(TRY IT) The whole listing, exactly as given: write it out, leaving out each image.
═══
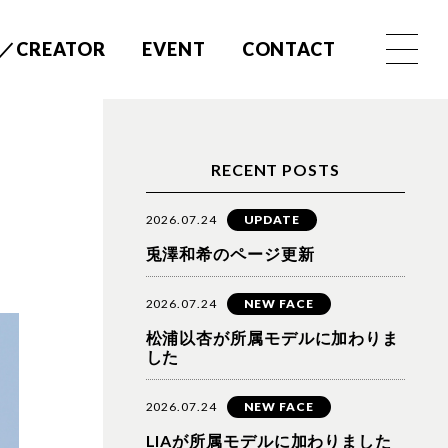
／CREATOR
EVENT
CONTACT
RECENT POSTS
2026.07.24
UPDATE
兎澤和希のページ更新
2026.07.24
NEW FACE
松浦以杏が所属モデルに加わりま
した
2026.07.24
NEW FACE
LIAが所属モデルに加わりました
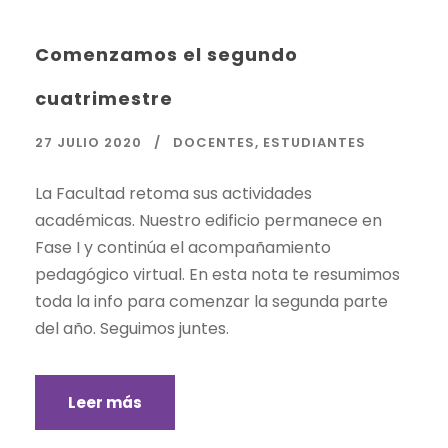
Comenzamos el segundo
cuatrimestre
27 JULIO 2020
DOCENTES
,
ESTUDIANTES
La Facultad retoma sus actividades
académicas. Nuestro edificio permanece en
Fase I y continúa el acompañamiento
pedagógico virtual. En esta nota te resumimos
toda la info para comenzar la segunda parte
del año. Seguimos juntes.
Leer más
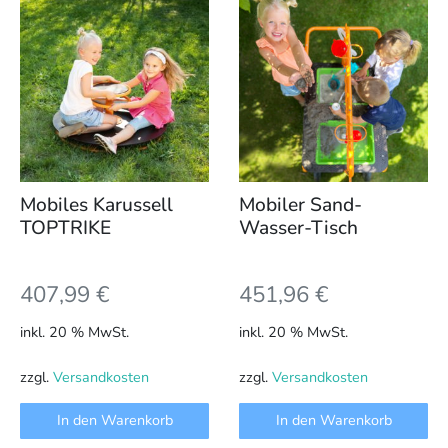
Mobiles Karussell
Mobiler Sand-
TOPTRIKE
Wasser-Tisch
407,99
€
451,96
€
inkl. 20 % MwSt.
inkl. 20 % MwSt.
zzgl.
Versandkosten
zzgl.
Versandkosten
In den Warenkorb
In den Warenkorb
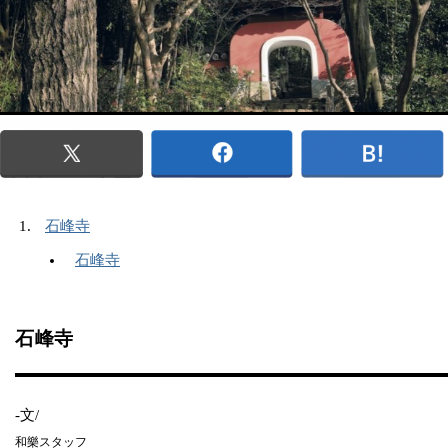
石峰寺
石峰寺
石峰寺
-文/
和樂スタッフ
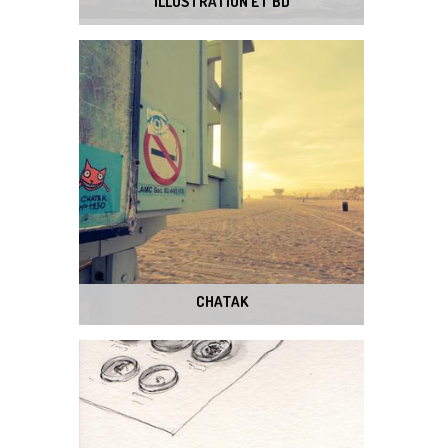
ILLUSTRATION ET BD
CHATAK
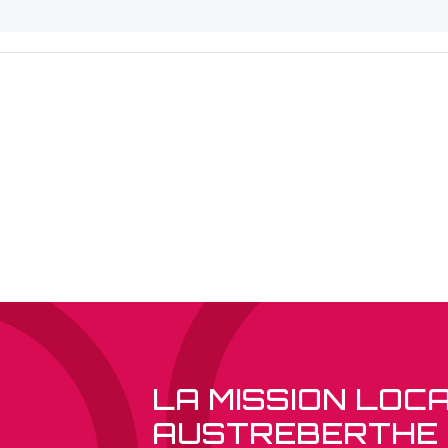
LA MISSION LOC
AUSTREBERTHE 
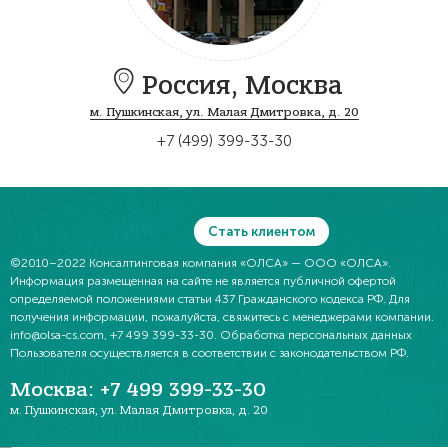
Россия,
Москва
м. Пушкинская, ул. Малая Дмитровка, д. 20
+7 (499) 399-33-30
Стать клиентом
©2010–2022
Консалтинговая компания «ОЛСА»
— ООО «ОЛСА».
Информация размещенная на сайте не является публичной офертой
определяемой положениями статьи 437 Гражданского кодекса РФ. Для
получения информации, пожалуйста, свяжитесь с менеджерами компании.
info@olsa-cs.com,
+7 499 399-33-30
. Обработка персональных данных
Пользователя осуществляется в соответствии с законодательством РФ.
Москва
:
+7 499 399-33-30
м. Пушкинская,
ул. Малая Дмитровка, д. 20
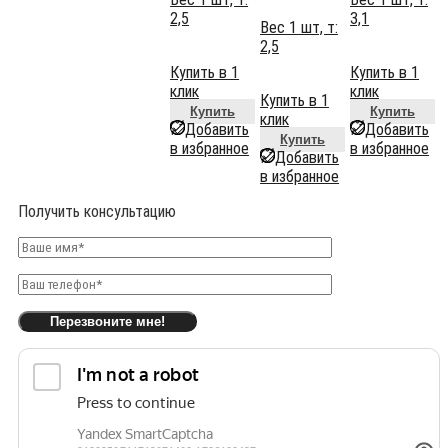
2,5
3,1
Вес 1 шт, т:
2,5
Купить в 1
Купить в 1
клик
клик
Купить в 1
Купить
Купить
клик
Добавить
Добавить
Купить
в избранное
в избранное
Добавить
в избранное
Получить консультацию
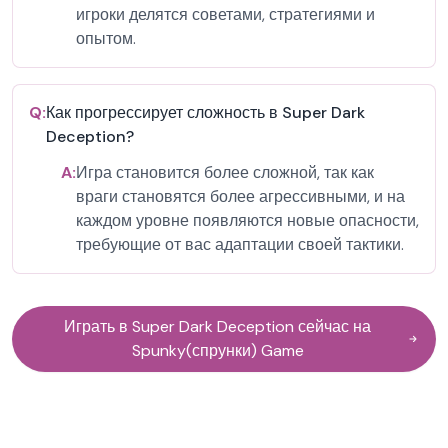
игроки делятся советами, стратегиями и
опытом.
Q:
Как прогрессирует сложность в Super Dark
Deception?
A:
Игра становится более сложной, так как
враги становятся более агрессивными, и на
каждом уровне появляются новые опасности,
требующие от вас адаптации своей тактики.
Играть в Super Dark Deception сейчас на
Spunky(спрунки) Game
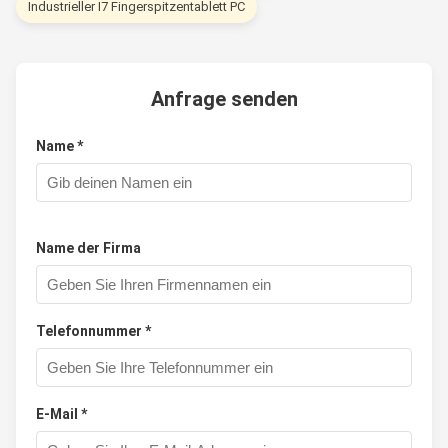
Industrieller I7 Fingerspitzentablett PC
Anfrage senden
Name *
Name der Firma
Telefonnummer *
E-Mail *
═══
(TASK RESPONSE)
／CREATOR
EVENT
CONTACT
RECENT POSTS
2026.07.24
UPDATE
兎澤和希のページ更新
2026.07.24
NEW FACE
松浦以杏が所属モデルに加わりま
した
2026.07.24
NEW FACE
LIAが所属モデルに加わりました
Comenzamos el segundo
cuatrimestre
27 JULIO 2020
DOCENTES
,
ESTUDIANTES
La Facultad retoma sus actividades
académicas. Nuestro edificio permanece en
Fase I y continúa el acompañamiento
pedagógico virtual. En esta nota te resumimos
toda la info para comenzar la segunda parte
del año. Seguimos juntes.
Leer más
Mobiles Karussell
Mobiler Sand-
TOPTRIKE
Wasser-Tisch
407,99
€
451,96
€
inkl. 20 % MwSt.
inkl. 20 % MwSt.
zzgl.
Versandkosten
zzgl.
Versandkosten
In den Warenkorb
In den Warenkorb
石峰寺
石峰寺
石峰寺
-文/
和樂スタッフ
ILLUSTRATION ET BD
CHATAK
LA MISSION LOC
AUSTREBERTHE 
Россия,
Москва
м. Пушкинская, ул. Малая Дмитровка, д. 20
+7 (499) 399-33-30
Стать клиентом
©2010–2022
Консалтинговая компания «ОЛСА»
— ООО «ОЛСА».
Информация размещенная на сайте не является публичной офертой
определяемой положениями статьи 437 Гражданского кодекса РФ. Для
получения информации, пожалуйста, свяжитесь с менеджерами компании.
info@olsa-cs.com,
+7 499 399-33-30
. Обработка персональных данных
Пользователя осуществляется в соответствии с законодательством РФ.
Москва
:
+7 499 399-33-30
м. Пушкинская,
ул. Малая Дмитровка, д. 20
2,5
3,1
Вес 1 шт, т:
2,5
Купить в 1
Купить в 1
клик
клик
Купить в 1
Купить
Купить
клик
Добавить
Добавить
Купить
в избранное
в избранное
Добавить
в избранное
Получить консультацию
игроки делятся советами, стратегиями и
опытом.
Q:
Как прогрессирует сложность в Super Dark
Deception?
A:
Игра становится более сложной, так как
враги становятся более агрессивными, и на
каждом уровне появляются новые опасности,
требующие от вас адаптации своей тактики.
Играть в Super Dark Deception сейчас на
Spunky(спрунки) Game
Industrieller I7 Fingerspitzentablett PC
Anfrage senden
Name *
Name der Firma
Telefonnummer *
E-Mail *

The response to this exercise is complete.